** Data for processing **
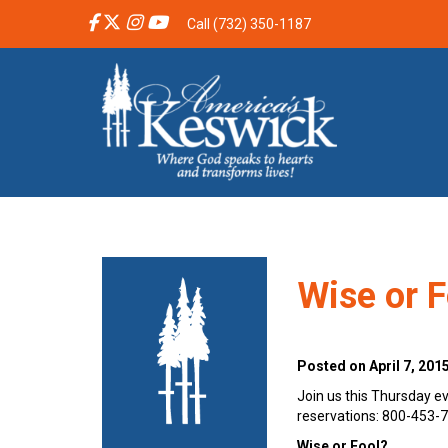
Call (732) 350-1187
Wise or F
Posted on April 7, 201
Join us this Thursday ev
reservations: 800-453-
Wise or Fool?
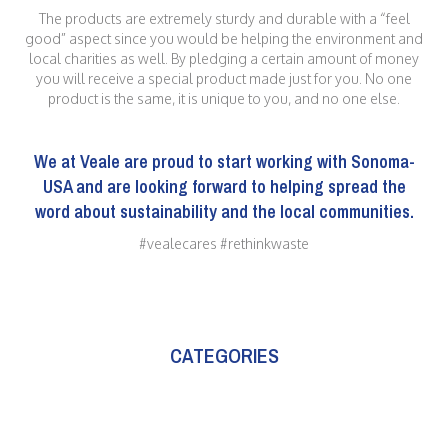
The products are extremely sturdy and durable with a “feel
good” aspect since you would be helping the environment and
local charities as well. By pledging a certain amount of money
you will receive a special product made just for you. No one
product is the same, it is unique to you, and no one else.
We at
Veale
are proud to start working with Sonoma-
USA and are looking forward to helping spread the
word about sustainability and the local communities.
#vealecares #rethinkwaste
CATEGORIES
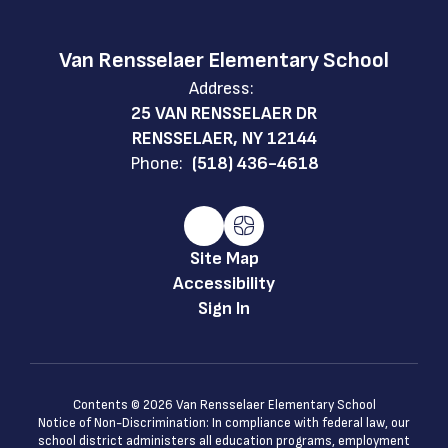
Van Rensselaer Elementary School
Address:
25 VAN RENSSELAER DR
RENSSELAER, NY 12144
Phone:
(518) 436-4618
Site Map
Accessibility
Sign In
Contents © 2026 Van Rensselaer Elementary School
Notice of Non-Discrimination: In compliance with federal law, our
school district administers all education programs, employment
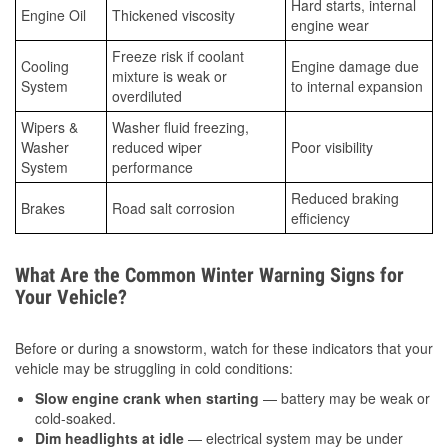
Hard starts, internal
Engine Oil
Thickened viscosity
engine wear
Freeze risk if coolant
Cooling
Engine damage due
mixture is weak or
System
to internal expansion
overdiluted
Wipers &
Washer fluid freezing,
Washer
reduced wiper
Poor visibility
System
performance
Reduced braking
Brakes
Road salt corrosion
efficiency
What Are the Common Winter Warning Signs for
Your Vehicle?
Before or during a snowstorm, watch for these indicators that your
vehicle may be struggling in cold conditions:
Slow engine crank when starting
— battery may be weak or
cold-soaked.
Dim headlights at idle
— electrical system may be under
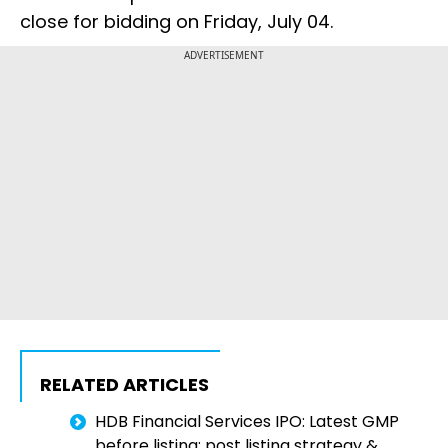
close for bidding on Friday, July 04.
ADVERTISEMENT
RELATED ARTICLES
HDB Financial Services IPO: Latest GMP
before listing; post listing strategy &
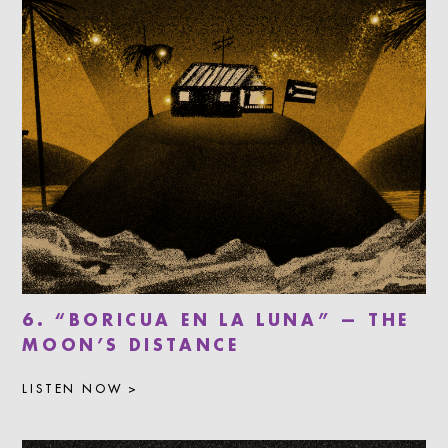
6. “BORICUA EN LA LUNA” — THE
MOON’S DISTANCE
LISTEN NOW >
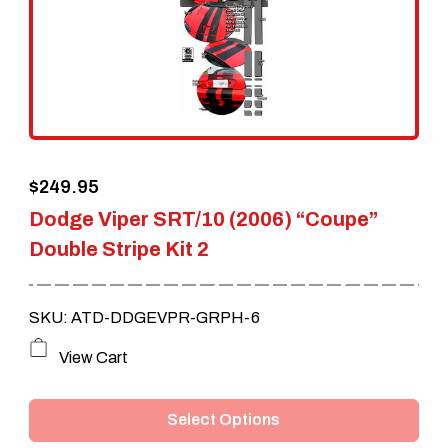
may
be
chosen
on
the
$
249.95
product
Dodge Viper SRT/10 (2006) “Coupe”
page
Double Stripe Kit 2
SKU: ATD-DDGEVPR-GRPH-6
This
View Cart
product
Select Options
has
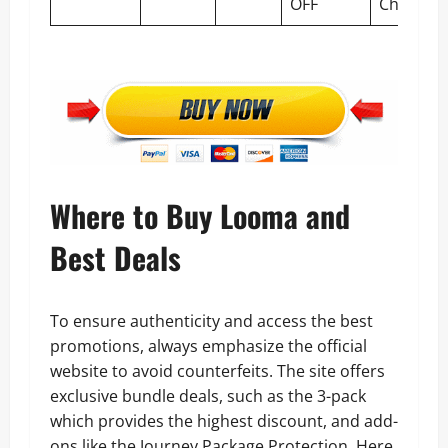
OFF
Checkou
Where to Buy Looma and
Best Deals
To ensure authenticity and access the best
promotions, always emphasize the official
website to avoid counterfeits. The site offers
exclusive bundle deals, such as the 3-pack
which provides the highest discount, and add-
ons like the Journey Package Protection. Here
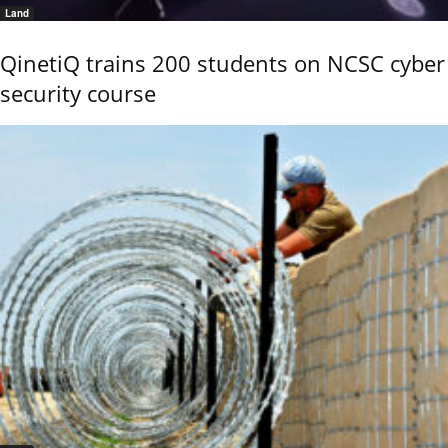
Land
QinetiQ trains 200 students on NCSC cyber
security course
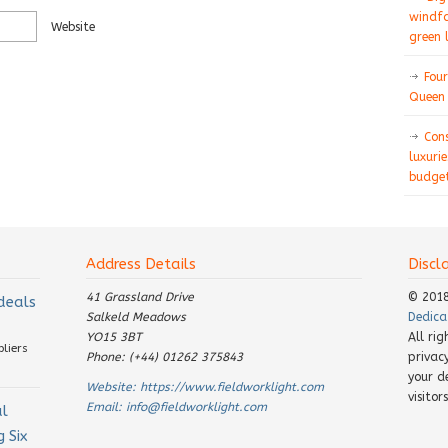
windfa
Website
green 
Four
Queen 
Con
luxurie
budget
Address Details
Discl
41 Grassland Drive
© 201
 deals
Salkeld Meadows
Dedica
YO15 3BT
All ri
pliers
Phone: (+44) 01262 375843
privac
your d
Website:
https://www.fieldworklight.com
visito
Email:
info@fieldworklight.com
al
 Six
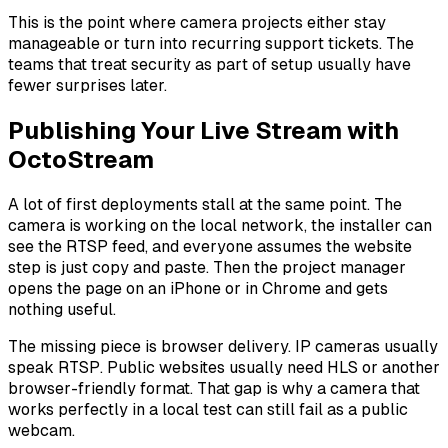
This is the point where camera projects either stay
manageable or turn into recurring support tickets. The
teams that treat security as part of setup usually have
fewer surprises later.
Publishing Your Live Stream with
OctoStream
A lot of first deployments stall at the same point. The
camera is working on the local network, the installer can
see the RTSP feed, and everyone assumes the website
step is just copy and paste. Then the project manager
opens the page on an iPhone or in Chrome and gets
nothing useful.
The missing piece is browser delivery. IP cameras usually
speak RTSP. Public websites usually need HLS or another
browser-friendly format. That gap is why a camera that
works perfectly in a local test can still fail as a public
webcam.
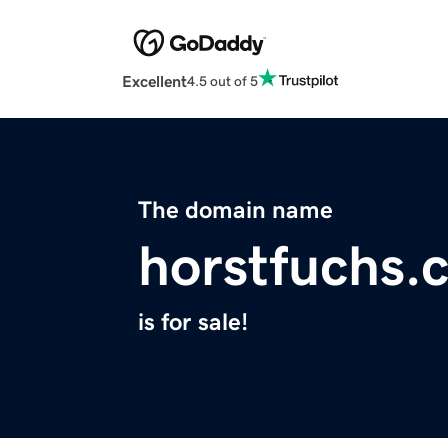
Excellent
4.5 out of 5
The domain name
horstfuchs.
is for sale!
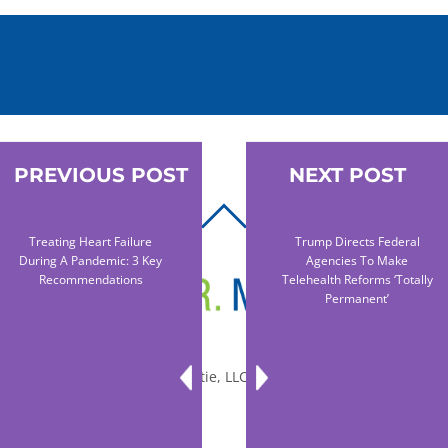
PREVIOUS POST
NEXT POST
BACK
Treating Heart Failure
Trump Directs Federal
TO
During A Pandemic: 3 Key
Agencies To Make
TOP
Recommendations
Telehealth Reforms ‘totally
Permanent’
© 2010-2026 Dr. Miltie, LLC, All rights reserved.
Facebook
Twitter
LinkedIn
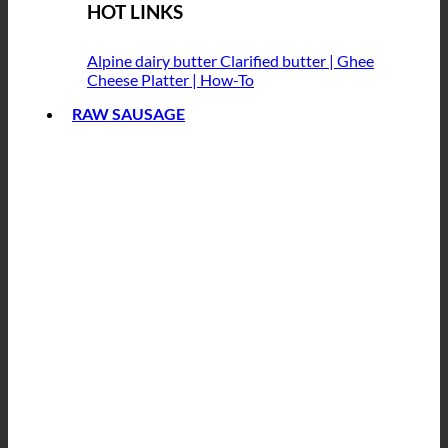
HOT LINKS
Alpine dairy butter
Clarified butter | Ghee
Cheese Platter | How-To
RAW SAUSAGE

** Exercise **
Starting from the data above, filter for lines with "that" and copy each one.

** Written reply **
Before or during a snowstorm, watch for these indicators that your
teams that treat security as part of setup usually have
browser-friendly format. That gap is why a camera that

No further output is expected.